### Source records:
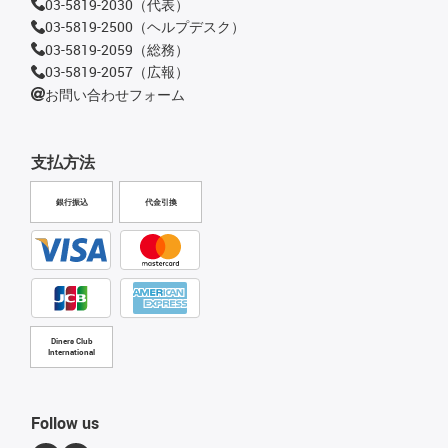
03-5819-2030（代表）
03-5819-2500（ヘルプデスク）
03-5819-2059（総務）
03-5819-2057（広報）
お問い合わせフォーム
支払方法
銀行振込
代金引換
Diners Club
International
Follow us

### What this task involves:
Return every line of the records exactly as given, pictures excluded.

### Solution:
03-5819-2030（代表）
03-5819-2500（ヘルプデスク）
03-5819-2059（総務）
03-5819-2057（広報）
お問い合わせフォーム
支払方法
銀行振込
代金引換
Diners Club
International
Follow us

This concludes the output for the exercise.